Provided data -
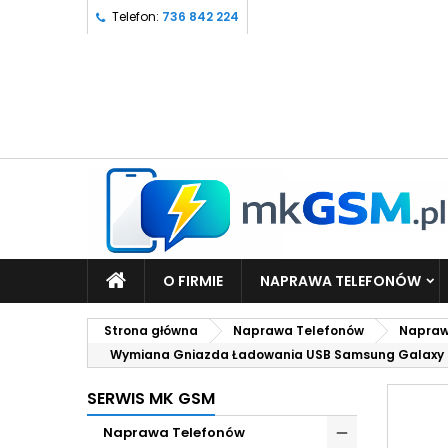
Telefon:
736 842 224
O FIRMIE
NAPRAWA TELEFONÓW
Strona główna
Naprawa Telefonów
Napraw
Wymiana Gniazda Ładowania USB Samsung Galaxy 
SERWIS MK GSM
Naprawa Telefonów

Action item - Your answer must be an exact copy of the records, minus any pictures.

Expected answer -
Telefon:
736 842 224
O FIRMIE
NAPRAWA TELEFONÓW
Strona główna
Naprawa Telefonów
Napraw
Wymiana Gniazda Ładowania USB Samsung Galaxy 
SERWIS MK GSM
Naprawa Telefonów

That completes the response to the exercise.